_WHAT THE EXERCISE ASKS_:
Find every line in the data that contains the word "kurias". Return each of those lines.

[[ RECORDS PROVIDED, beginning ]]

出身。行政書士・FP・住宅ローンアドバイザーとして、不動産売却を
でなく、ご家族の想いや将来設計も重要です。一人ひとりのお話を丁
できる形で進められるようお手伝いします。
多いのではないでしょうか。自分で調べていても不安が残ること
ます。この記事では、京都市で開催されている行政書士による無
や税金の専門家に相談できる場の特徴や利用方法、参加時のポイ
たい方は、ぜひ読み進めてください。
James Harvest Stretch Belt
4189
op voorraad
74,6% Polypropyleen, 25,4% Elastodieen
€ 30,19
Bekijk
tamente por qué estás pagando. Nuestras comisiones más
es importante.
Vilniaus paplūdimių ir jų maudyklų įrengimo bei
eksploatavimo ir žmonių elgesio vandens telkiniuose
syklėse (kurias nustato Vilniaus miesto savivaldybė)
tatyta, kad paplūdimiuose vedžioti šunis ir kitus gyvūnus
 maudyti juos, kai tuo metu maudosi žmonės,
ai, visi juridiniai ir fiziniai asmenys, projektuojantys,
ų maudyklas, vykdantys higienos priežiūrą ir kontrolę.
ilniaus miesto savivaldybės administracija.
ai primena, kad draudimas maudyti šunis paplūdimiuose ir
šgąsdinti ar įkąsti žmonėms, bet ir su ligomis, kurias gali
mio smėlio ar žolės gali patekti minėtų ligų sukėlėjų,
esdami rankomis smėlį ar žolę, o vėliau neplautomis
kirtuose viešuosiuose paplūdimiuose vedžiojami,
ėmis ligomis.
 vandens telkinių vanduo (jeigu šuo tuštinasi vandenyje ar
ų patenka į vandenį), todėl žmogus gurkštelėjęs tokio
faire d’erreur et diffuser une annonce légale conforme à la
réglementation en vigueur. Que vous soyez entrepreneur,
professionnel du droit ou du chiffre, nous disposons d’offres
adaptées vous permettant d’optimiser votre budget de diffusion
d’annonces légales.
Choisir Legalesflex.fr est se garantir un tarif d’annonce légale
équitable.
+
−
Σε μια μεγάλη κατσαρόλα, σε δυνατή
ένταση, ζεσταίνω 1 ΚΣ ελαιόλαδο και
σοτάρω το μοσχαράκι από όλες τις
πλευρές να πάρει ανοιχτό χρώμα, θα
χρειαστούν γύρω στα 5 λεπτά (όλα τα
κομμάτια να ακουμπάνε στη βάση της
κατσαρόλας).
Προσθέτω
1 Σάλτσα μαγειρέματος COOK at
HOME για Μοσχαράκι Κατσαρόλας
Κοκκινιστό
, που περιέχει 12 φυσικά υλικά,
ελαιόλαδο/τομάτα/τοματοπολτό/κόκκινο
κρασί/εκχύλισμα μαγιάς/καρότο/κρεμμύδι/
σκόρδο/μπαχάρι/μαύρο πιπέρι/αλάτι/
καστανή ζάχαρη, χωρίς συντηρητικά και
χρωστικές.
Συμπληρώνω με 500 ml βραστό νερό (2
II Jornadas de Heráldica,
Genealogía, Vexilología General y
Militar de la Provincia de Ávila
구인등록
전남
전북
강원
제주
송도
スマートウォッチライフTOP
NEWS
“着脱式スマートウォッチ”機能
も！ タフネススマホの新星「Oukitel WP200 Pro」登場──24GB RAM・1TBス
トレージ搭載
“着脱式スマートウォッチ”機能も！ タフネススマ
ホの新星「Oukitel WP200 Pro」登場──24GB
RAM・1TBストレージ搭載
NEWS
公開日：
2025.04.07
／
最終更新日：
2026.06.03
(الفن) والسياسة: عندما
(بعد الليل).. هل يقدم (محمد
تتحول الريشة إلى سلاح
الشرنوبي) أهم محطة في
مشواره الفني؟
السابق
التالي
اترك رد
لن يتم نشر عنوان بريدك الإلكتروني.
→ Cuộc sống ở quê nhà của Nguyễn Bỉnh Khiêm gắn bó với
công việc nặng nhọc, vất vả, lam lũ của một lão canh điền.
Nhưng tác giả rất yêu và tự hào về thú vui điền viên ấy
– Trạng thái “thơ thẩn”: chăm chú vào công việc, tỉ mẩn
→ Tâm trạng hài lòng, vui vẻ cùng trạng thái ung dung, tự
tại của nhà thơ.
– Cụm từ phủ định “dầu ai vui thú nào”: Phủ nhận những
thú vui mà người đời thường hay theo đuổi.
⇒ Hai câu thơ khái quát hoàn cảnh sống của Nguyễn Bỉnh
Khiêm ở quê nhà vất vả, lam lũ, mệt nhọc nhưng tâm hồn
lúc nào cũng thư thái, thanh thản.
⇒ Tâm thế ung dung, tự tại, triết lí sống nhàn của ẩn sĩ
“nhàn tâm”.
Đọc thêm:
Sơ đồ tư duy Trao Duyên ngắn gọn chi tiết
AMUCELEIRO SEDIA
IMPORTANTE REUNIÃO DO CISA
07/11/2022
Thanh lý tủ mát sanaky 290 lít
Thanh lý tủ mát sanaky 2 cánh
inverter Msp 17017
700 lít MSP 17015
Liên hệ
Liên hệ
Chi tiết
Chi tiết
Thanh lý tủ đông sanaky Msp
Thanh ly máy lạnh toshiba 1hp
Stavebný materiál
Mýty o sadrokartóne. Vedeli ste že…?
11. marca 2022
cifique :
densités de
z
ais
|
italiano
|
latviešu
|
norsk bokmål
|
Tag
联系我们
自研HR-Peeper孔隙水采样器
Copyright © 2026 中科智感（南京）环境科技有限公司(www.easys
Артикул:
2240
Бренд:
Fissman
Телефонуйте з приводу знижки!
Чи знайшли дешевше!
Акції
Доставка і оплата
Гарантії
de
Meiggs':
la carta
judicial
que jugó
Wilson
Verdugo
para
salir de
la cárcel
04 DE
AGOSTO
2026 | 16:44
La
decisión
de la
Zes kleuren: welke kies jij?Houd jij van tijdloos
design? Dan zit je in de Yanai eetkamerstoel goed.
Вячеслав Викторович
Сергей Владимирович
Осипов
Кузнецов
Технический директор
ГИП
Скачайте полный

[[ RECORDS PROVIDED, end ]]

_RESULT OF THIS EXERCISE_:
syklėse (kurias nustato Vilniaus miesto savivaldybė)
šgąsdinti ar įkąsti žmonėms, bet ir su ligomis, kurias gali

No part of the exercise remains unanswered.